The idea of replacing judges with algorithms is not a new one. In 1977, Anthony D’Amato wrote a piece in the Georgia Law Review entitled “Can / Should Computers Replace Judges?” He suggested that there could be benefits to society from the saving in costs arising from the use of computers, as well as the removal of uncertainty from certain court decisions. He wrote: ‘A diminution in the trappings of law may signify greater equality before the law and greater delivery of the equal protection of the law to poor people.’
Notwithstanding the enormous developments in computing in the intervening forty years, it does not seem that any country has taken the bold step of passing its legal decisions to computers. A high-profile case in the US state of Wisconsin has led many to suggest that such an approach was dangerous. In Wisconsin v. Loomis (2017), an ‘algorithmic assessment program’ called Correctional Offender Management Profiling for Alternative Sanctions (COMPAS) was used by the court in a sentencing decision.
The COMPAS programme was not of a legal nature, however, but was designed to predict the rate of recidivism based on publicly available information. The main objection to the programme was that its methodology was a proprietary trade secret that could not be accessed by the offender prior to sentence. The Wisconsin Supreme Court held that it did not violate Mr Loomis’s due process rights, provided that any report that relied on COMPAS included a number of warnings for the judge who considered it.
Could an algorithm be developed that actually assisted, for example, sentencing decisions, or personal injuries assessments? Several thousand sentencing decisions are made in Ireland every year, that rely on a relatively predictable considerations, including: the offence itself; the maximum available sentence; the impact of the offence on the victim(s); the age and stage in life of the offender; any history of substance abuse; any previous offences; the other people likely to be affected by the sentencing decision; the sentences handed down to any co-accused; whether (or when) a plea of guilty was entered; whether the offender shows remorse; and whether he or she is likely to re-offend. Unlike the UK, where there are sentencing guidelines, in Ireland there is often perceived to be quite a disparity in the sentences handed down for particular offences.

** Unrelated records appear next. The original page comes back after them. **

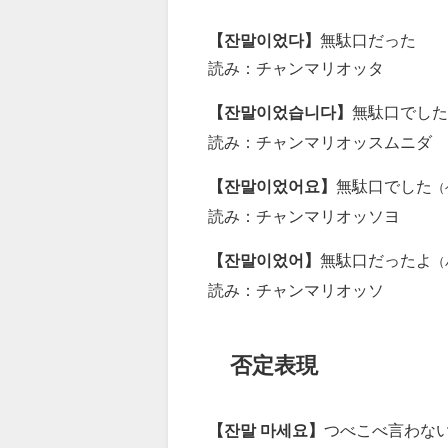
【잔말이었다】
無駄口だった
読み：チャンマリオッタ
【잔말이었습니다】
無駄口でした
読み：チャンマリオッスムニダ
【잔말이었어요】
無駄口でした
（
読み：チャンマリオッソヨ
【잔말이었어】
無駄口だったよ
（
読み：チャンマリオッソ
否定表現
【잔말 마세요】
つべこべ言わな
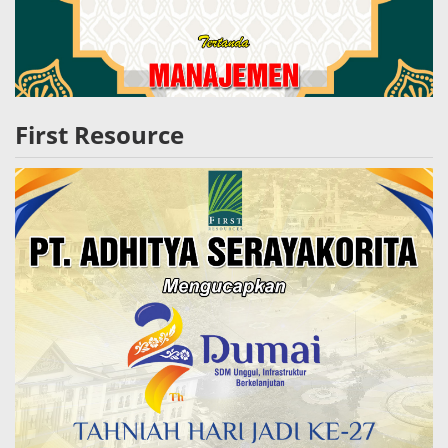
First Resource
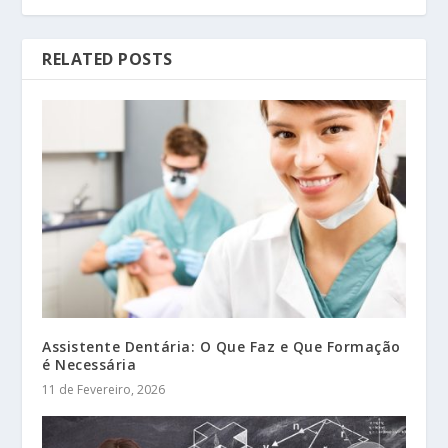
RELATED POSTS
Assistente Dentária: O Que Faz e Que Formação
é Necessária
11 de Fevereiro, 2026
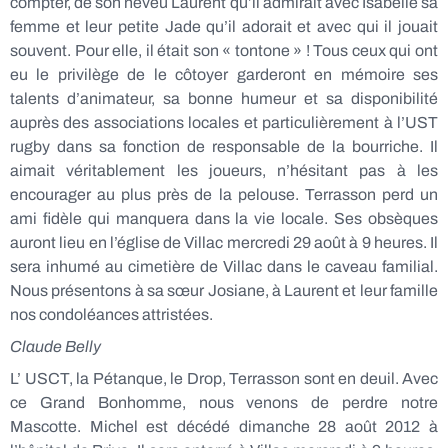
compter, de son neveu Laurent qu’il admirait avec Isabelle sa
femme et leur petite Jade qu’il adorait et avec qui il jouait
souvent. Pour elle, il était son « tontone » ! Tous ceux qui ont
eu le privilège de le côtoyer garderont en mémoire ses
talents d’animateur, sa bonne humeur et sa disponibilité
auprès des associations locales et particulièrement à l’UST
rugby dans sa fonction de responsable de la bourriche. Il
aimait véritablement les joueurs, n’hésitant pas à les
encourager au plus près de la pelouse. Terrasson perd un
ami fidèle qui manquera dans la vie locale. Ses obsèques
auront lieu en l’église de Villac mercredi 29 août à 9 heures. Il
sera inhumé au cimetière de Villac dans le caveau familial.
Nous présentons à sa sœur Josiane, à Laurent et leur famille
nos condoléances attristées.
Claude Belly
L’ USCT, la Pétanque, le Drop, Terrasson sont en deuil. Avec
ce Grand Bonhomme, nous venons de perdre notre
Mascotte. Michel est décédé dimanche 28 août 2012 à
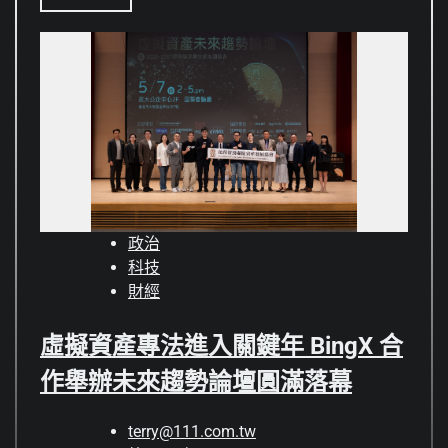
政治
科技
財經
虛擬資產專法進入關鍵年 BingX 合
作舉辦未來趨勢論壇圓滿落幕
terry@111.com.tw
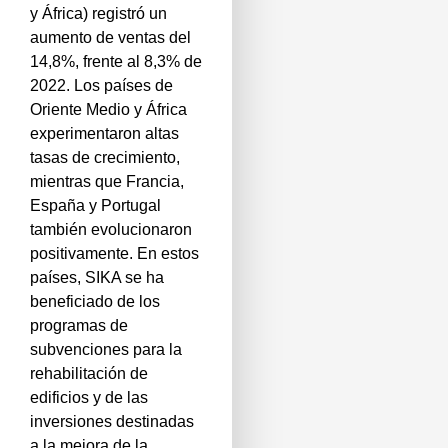
y África) registró un
aumento de ventas del
14,8%, frente al 8,3% de
2022. Los países de
Oriente Medio y África
experimentaron altas
tasas de crecimiento,
mientras que Francia,
España y Portugal
también evolucionaron
positivamente. En estos
países, SIKA se ha
beneficiado de los
programas de
subvenciones para la
rehabilitación de
edificios y de las
inversiones destinadas
a la mejora de la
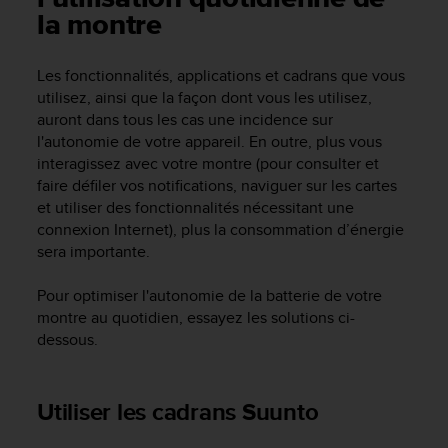
e
la montre
s
i
t
Les fonctionnalités, applications et cadrans que vous
e
utilisez, ainsi que la façon dont vous les utilisez,
W
auront dans tous les cas une incidence sur
e
l'autonomie de votre appareil. En outre, plus vous
b
a
interagissez avec votre montre (pour consulter et
u
faire défiler vos notifications, naviguer sur les cartes
n
et utiliser des fonctionnalités nécessitant une
i
connexion Internet), plus la consommation d’énergie
v
sera importante.
e
a
Pour optimiser l'autonomie de la batterie de votre
u
montre au quotidien, essayez les solutions ci-
A
dessous.
A
d
e
c
Utiliser les cadrans Suunto
o
n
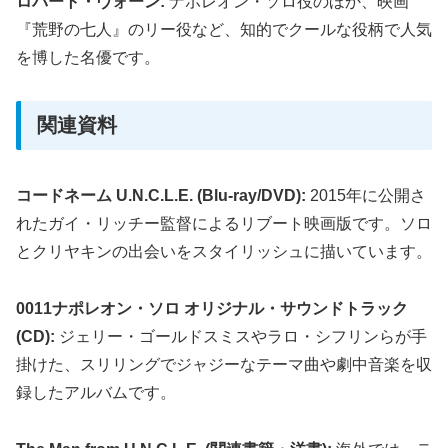
ロバート・ヴォーン:
ナポレオン・ソロ役のほか、映画
『荒野の七人』のリー役など、知的でクールな役柄で人気
を博した名優です。
関連資料
コードネーム U.N.C.L.E. (Blu-ray/DVD):
2015年に公開さ
れたガイ・リッチー監督によるリブート映画版です。ソロ
とクリヤキンの出会いをスタイリッシュに描いています。
0011ナポレオン・ソロ オリジナル・サウンドトラック
(CD):
ジェリー・ゴールドスミスやラロ・シフリンらが手
掛けた、スリリングでジャジーなテーマ曲や劇中音楽を収
録したアルバムです。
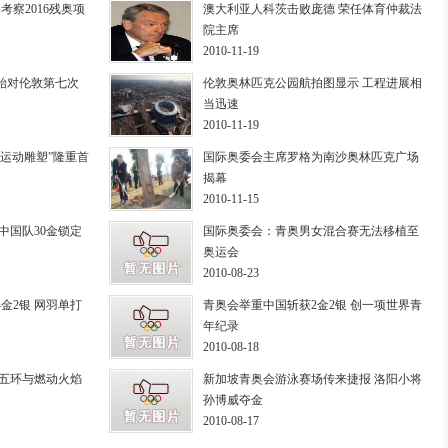
考察2016残奥项
澳大利亚人科茨击败庞德 荣任体育仲裁法
院主席
2010-11-19
始对伦敦第七次
伦敦奥林匹克公园航拍图显示 工程进展相
当迅速
2010-11-19
运动雕塑”隆重首
国际奥委会主席罗格为南沙奥林匹克广场
揭幕
2010-11-15
 中国队30金锁定
国际奥委会：青奥男女混合赛无法移植至
奥运会
2010-08-23
金2银 网羽单打
青奥会举重中国斩获2金2银 创一项世界青
年纪录
2010-08-18
运五环与燃动火焰
新加坡青奥会游泳赛场传来捷报 洛阳小将
孙博威夺金
2010-08-17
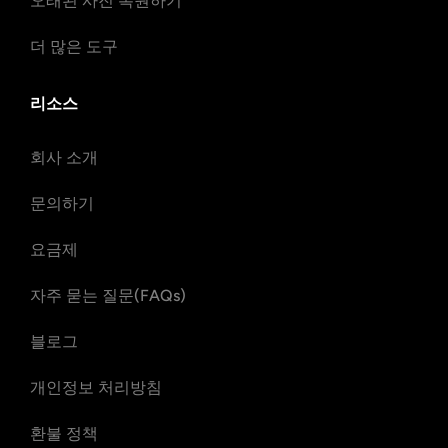
오래된 사진 복원하기
더 많은 도구
리소스
회사 소개
문의하기
요금제
자주 묻는 질문(FAQs)
블로그
개인정보 처리방침
환불 정책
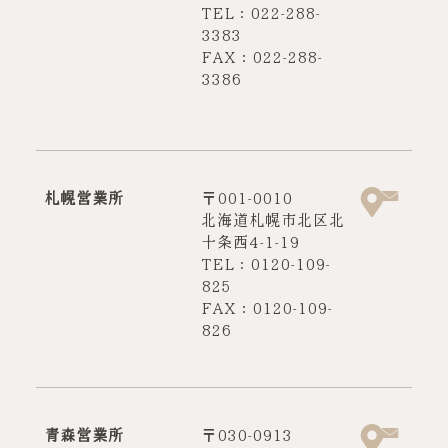
TEL：022-288-
3383
FAX：022-288-
3386
札幌営業所
〒001-0010
北海道札幌市北区北
十条西4-1-19
TEL：0120-109-
825
FAX：0120-109-
826
青森営業所
〒030-0913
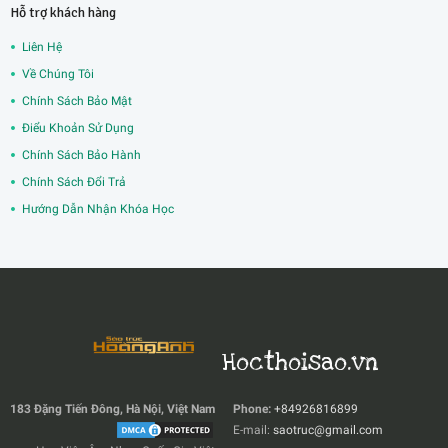
Hỗ trợ khách hàng
Liên Hệ
Về Chúng Tôi
Chính Sách Bảo Mật
Điểu Khoản Sử Dụng
Chính Sách Bảo Hành
Chính Sách Đổi Trả
Hướng Dẫn Nhận Khóa Học
Hocthoisao.vn
183 Đặng Tiến Đông, Hà Nội, Việt Nam
Phone:
+84926816899
E-mail:
saotruc@gmail.com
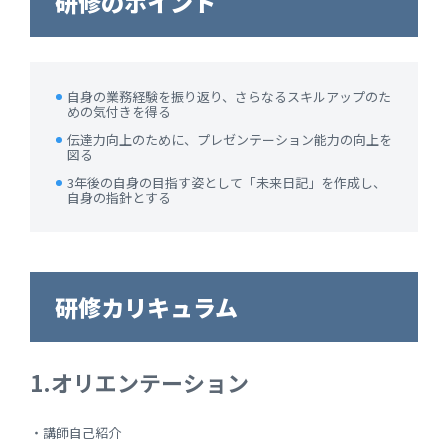
研修のポイント
自身の業務経験を振り返り、さらなるスキルアップのた
めの気付きを得る
伝達力向上のために、プレゼンテーション能力の向上を
図る
3年後の自身の目指す姿として「未来日記」を作成し、
自身の指針とする
研修カリキュラム
1.オリエンテーション
・講師自己紹介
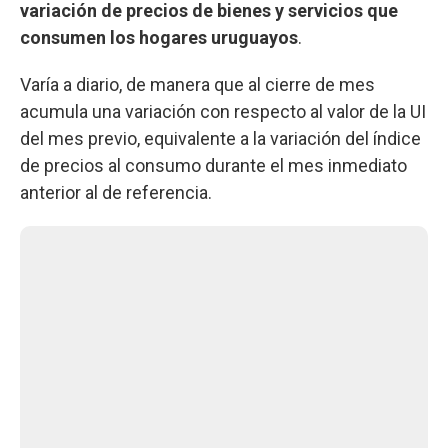
variación de precios de bienes y servicios que
consumen los hogares uruguayos
.
Varía a diario, de manera que al cierre de mes
acumula una variación con respecto al valor de la UI
del mes previo, equivalente a la variación del índice
de precios al consumo durante el mes inmediato
anterior al de referencia.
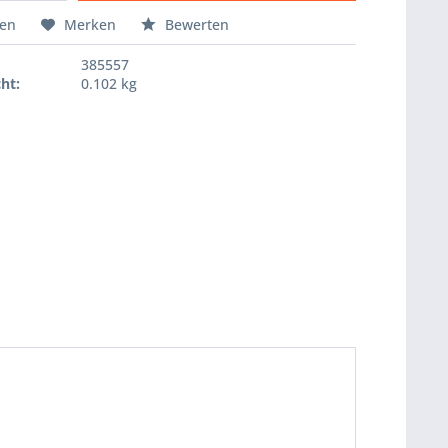
Hinzugefügt
hen
Merken
Bewerten
385557
ht:
0.102 kg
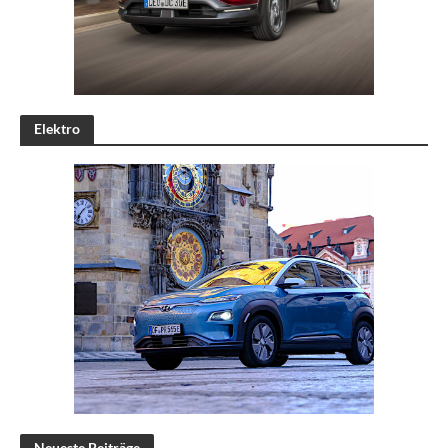
Elektro
Neueste Beiträge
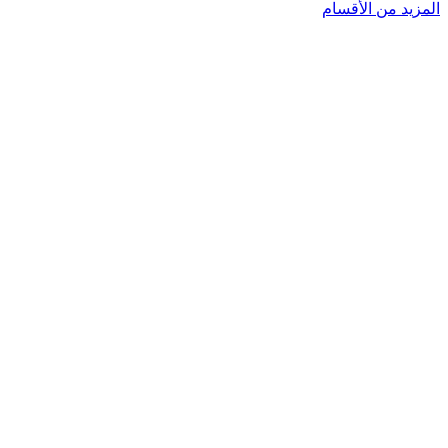
المزيد من الأقسام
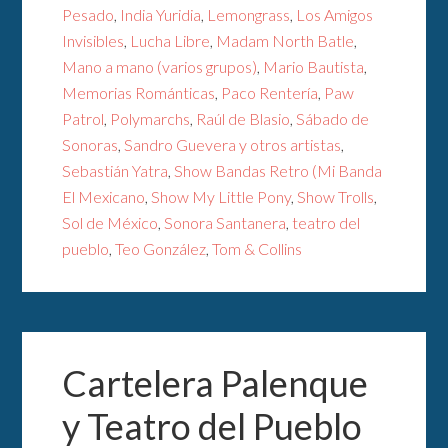
Pesado
,
India Yuridia
,
Lemongrass
,
Los Amigos
Invisibles
,
Lucha Libre
,
Madam North Batle
,
Mano a mano (varios grupos)
,
Mario Bautista
,
Memorias Románticas
,
Paco Rentería
,
Paw
Patrol
,
Polymarchs
,
Raúl de Blasio
,
Sábado de
Sonoras
,
Sandro Guevera y otros artistas
,
Sebastián Yatra
,
Show Bandas Retro (Mi Banda
El Mexicano
,
Show My Little Pony
,
Show Trolls
,
Sol de México
,
Sonora Santanera
,
teatro del
pueblo
,
Teo González
,
Tom & Collins
Cartelera Palenque
y Teatro del Pueblo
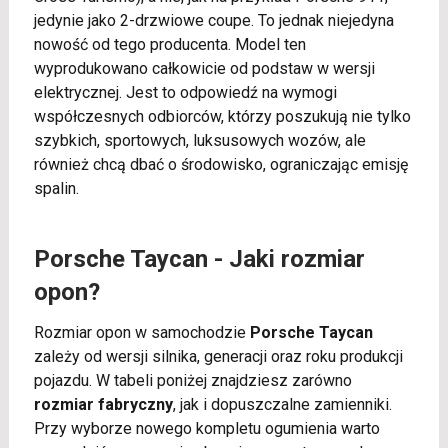
jedynie jako 2-drzwiowe coupe. To jednak niejedyna
nowość od tego producenta. Model ten
wyprodukowano całkowicie od podstaw w wersji
elektrycznej. Jest to odpowiedź na wymogi
współczesnych odbiorców, którzy poszukują nie tylko
szybkich, sportowych, luksusowych wozów, ale
również chcą dbać o środowisko, ograniczając emisję
spalin.
Porsche Taycan - Jaki rozmiar
opon?
Rozmiar opon w samochodzie
Porsche Taycan
zależy od wersji silnika, generacji oraz roku produkcji
pojazdu. W tabeli poniżej znajdziesz zarówno
rozmiar fabryczny
, jak i dopuszczalne zamienniki.
Przy wyborze nowego kompletu ogumienia warto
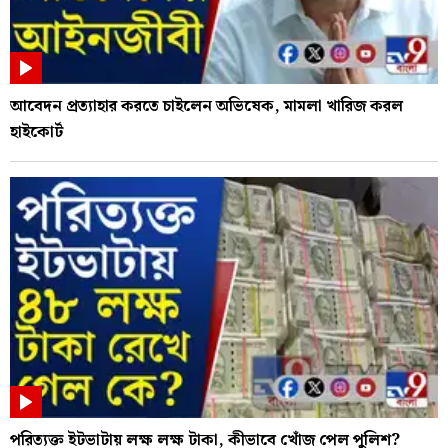
আবেদন প্রত্যাহার করতে চাইলেন অভিষেক, মামলা খারিজ করল
হাইকোর্ট
পরিত্যক্ত ইটভাটায় লক্ষ লক্ষ টাকা, কীভাবে খোঁজ পেল পুলিশ?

It seems probable that a programme could be developed that assimilated all of the sentencing decisions made each year, and the various considerations involved, then applied them to each new case. Such an algorithm could be of value to judges, and to the solicitors and barristers in the case, if it were publicly available and had a comprehensible methodology. For example, having considered the ‘inputs’ in a particular sentencing decision, it could identify the five or six previous decisions most relevant to the case at hand.
Such a programme might have other advantages. It would probably identify ‘outlier’ judges who were particularly light or harsh in their sentencing decisions. It might also indicate whether there were any bias in the system based on ethnicity, class or gender.
The danger would be if any decision were left to the programme itself. Nobody wants decisions of such magnitude to be made by a computer programme alone. While an algorithm could assist in the decision-making process, the decision itself would have to be made by a person.